Another wolf lunged and Kara swung her quarterstaff. Teeth shattered and blood spilled, but the blow failed to halt the wolf’s momentum. It knocked her down, shattered the dream world, and drove all breath from her lungs.

She tossed her staff and gripped the wolf’s neck as it pushed and snarled, jaws snapping at her face. She couldn’t glyph. She couldn’t get it off her. She was really going to die. She would never be able to save her mother, and she couldn’t bear that.

So she pushed back.

Something massive slammed into the grayback — her own quarterstaff. The blow knocked the wolf into the air. It smashed the head of the other wolf in the same smooth motion.

Kara scrambled up, lungs burning, as the wild man stumbled after both snarling wolves. He kept after them as he whipped her staff around like a massive club. What did he think he was doing?

Both wolves rushed him, as oblivious to their wounds as the dead-eyed man they meant to kill. Kara took the dream world and gasped. Green tendrils covered the wild man’s orange dream form.

Initiates rarely saw green in the dream world, for green was spirit energy. The energy of the human soul. Mages only saw it when someone died, and green energy covered this man.

He smashed the first wolf as Kara spit another burst of soul sparks at the second. The effort shattered the dream world and left her gagging on hands and knees, but it ended the fight.

The last wolf whimpered and twitched. Its battlemage had abandoned it, and now it knew nothing but terror and pain.

“Kill it,” Kara whispered. “Please, don’t let it suffer like that.”

The wild man swung her quarterstaff and caved in the wolf’s skull.

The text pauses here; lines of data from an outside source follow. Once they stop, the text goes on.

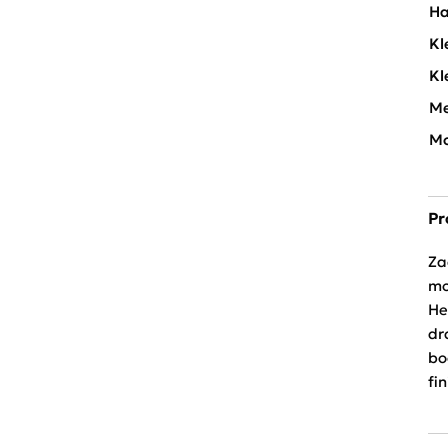
Ha
Kl
Kl
Me
Mo
Pr
Za
mo
He
dr
bo
fi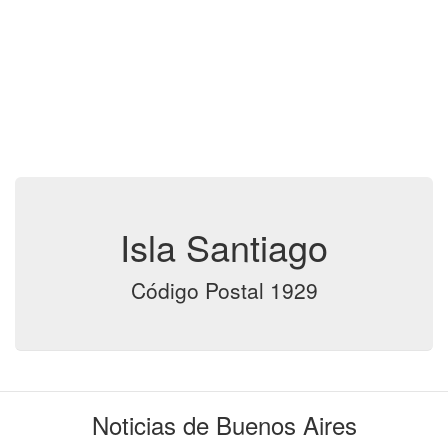
Isla Santiago
Código Postal 1929
Noticias de Buenos Aires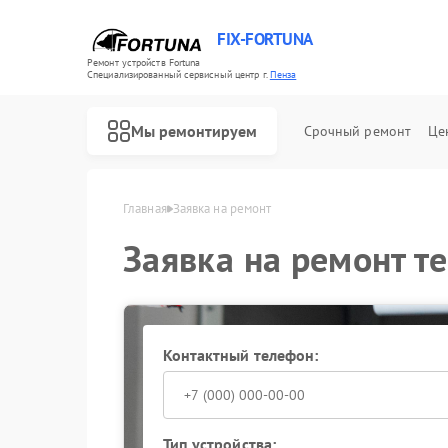
FIX-FORTUNA
Ремонт устройств Fortuna
Специализированный cервисный центр г.
Пенза
Мы ремонтируем
Срочный ремонт
Це
Главная
Заявка на ремонт
Ремонт оптических прицелов Fortuna
Заявка на ремонт т
Контактный телефон:
Тип устройства: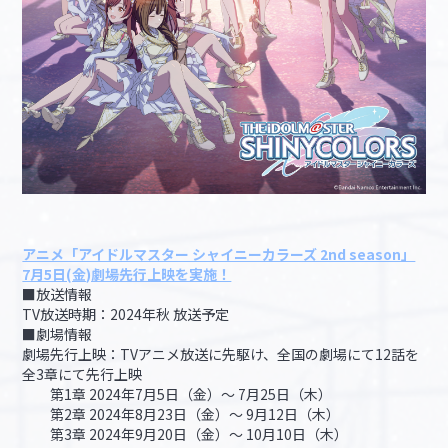
アニメ「アイドルマスター シャイニーカラーズ 2nd season」
7月5日(金)劇場先行上映を実施！
■放送情報
TV放送時期：2024年秋 放送予定
■劇場情報
劇場先行上映：TVアニメ放送に先駆け、全国の劇場にて12話を
全3章にて先行上映
第1章 2024年7月5日（金）～ 7月25日（木）
第2章 2024年8月23日（金）～ 9月12日（木）
第3章 2024年9月20日（金）～ 10月10日（木）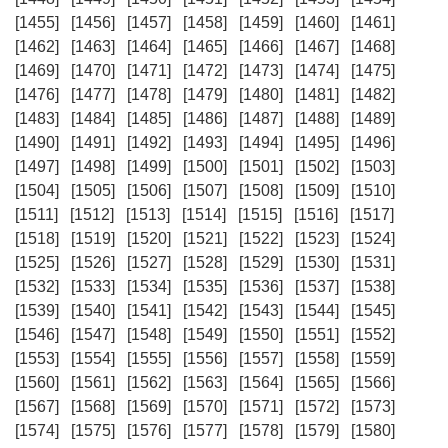
[1455]
[1456]
[1457]
[1458]
[1459]
[1460]
[1461]
[1462]
[1463]
[1464]
[1465]
[1466]
[1467]
[1468]
[1469]
[1470]
[1471]
[1472]
[1473]
[1474]
[1475]
[1476]
[1477]
[1478]
[1479]
[1480]
[1481]
[1482]
[1483]
[1484]
[1485]
[1486]
[1487]
[1488]
[1489]
[1490]
[1491]
[1492]
[1493]
[1494]
[1495]
[1496]
[1497]
[1498]
[1499]
[1500]
[1501]
[1502]
[1503]
[1504]
[1505]
[1506]
[1507]
[1508]
[1509]
[1510]
[1511]
[1512]
[1513]
[1514]
[1515]
[1516]
[1517]
[1518]
[1519]
[1520]
[1521]
[1522]
[1523]
[1524]
[1525]
[1526]
[1527]
[1528]
[1529]
[1530]
[1531]
[1532]
[1533]
[1534]
[1535]
[1536]
[1537]
[1538]
[1539]
[1540]
[1541]
[1542]
[1543]
[1544]
[1545]
[1546]
[1547]
[1548]
[1549]
[1550]
[1551]
[1552]
[1553]
[1554]
[1555]
[1556]
[1557]
[1558]
[1559]
[1560]
[1561]
[1562]
[1563]
[1564]
[1565]
[1566]
[1567]
[1568]
[1569]
[1570]
[1571]
[1572]
[1573]
[1574]
[1575]
[1576]
[1577]
[1578]
[1579]
[1580]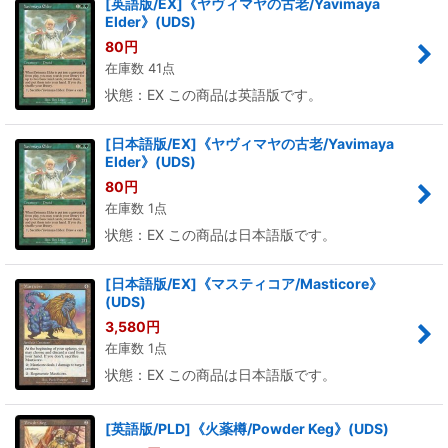
[英語版/EX]《ヤヴィマヤの古老/Yavimaya
Elder》(UDS)
80
円
在庫数 41点
状態：EX この商品は英語版です。
[日本語版/EX]《ヤヴィマヤの古老/Yavimaya
Elder》(UDS)
80
円
在庫数 1点
状態：EX この商品は日本語版です。
[日本語版/EX]《マスティコア/Masticore》
(UDS)
3,580
円
在庫数 1点
状態：EX この商品は日本語版です。
[英語版/PLD]《火薬樽/Powder Keg》(UDS)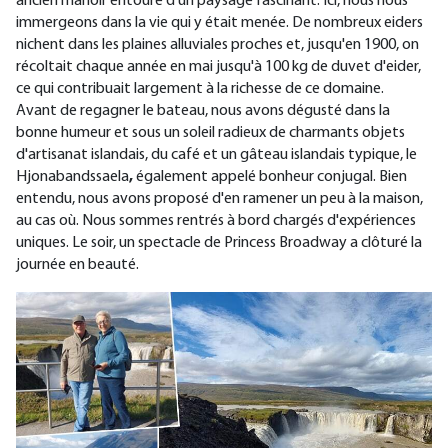
ancien manoir entouré d'un paysage fascinant. Ici, nous nous
immergeons dans la vie qui y était menée. De nombreux eiders
nichent dans les plaines alluviales proches et, jusqu'en 1900, on
récoltait chaque année en mai jusqu'à 100 kg de duvet d'eider,
ce qui contribuait largement à la richesse de ce domaine.
Avant de regagner le bateau, nous avons dégusté dans la
bonne humeur et sous un soleil radieux de charmants objets
d'artisanat islandais, du café et un gâteau islandais typique, le
Hjonabandssaela
,
également appelé bonheur conjugal. Bien
entendu, nous avons proposé d'en ramener un peu à la maison,
au cas où. Nous sommes rentrés à bord chargés d'expériences
uniques. Le soir, un spectacle de Princess Broadway a clôturé la
journée en beauté.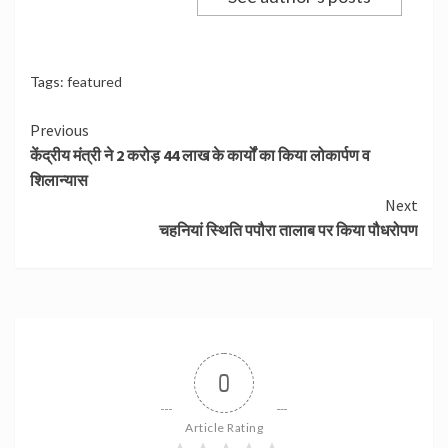
Tags:
featured
Continue
Previous
केंद्रीय मंत्री ने 2 करोड़ 44 लाख के कार्यों का किया लोकार्पण व
Reading
शिलान्यास
Next
चहनियां स्थिति पपौरा तालाब पर किया पौधरोपण
0
Article Rating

Kara struggled to breathe. Her skin felt cold and her vision swam, which meant she might be anemic. She stood and stared as the wild man threw down her staff. He stared back, and Kara could not think of a single thing to say.

“You.” The man spoke. “You are—”

“Kara. Remember?”

“Alive.” He fell to his knees. His eyes fluttered closed. He hit the bloody leaves with a muffled thump.

A grayback had stung him. Their poison paralyzed victims and she had to walk him out of here — while she still could — or he would bleed to death. She slung her quarterstaff over her shoulder and slipped her arms beneath the man’s shoulders.

He was heavy, impossibly heavy, but Kara refused to give up. If she couldn’t carry him, she would drag him all the way back to Solyr. Its menders would heal him, heal her, and ensure they lived.

Kara felt her reagent pouch against her chest and pulled the unconscious man, grunting as sweat rolled down her brow. The acorn inside her pouch was one of several rare reagents she needed to heal her mother’s disease. She was one step closer to saving her mother, but only if she made it home.

That was going to be the most difficult part of this whole day.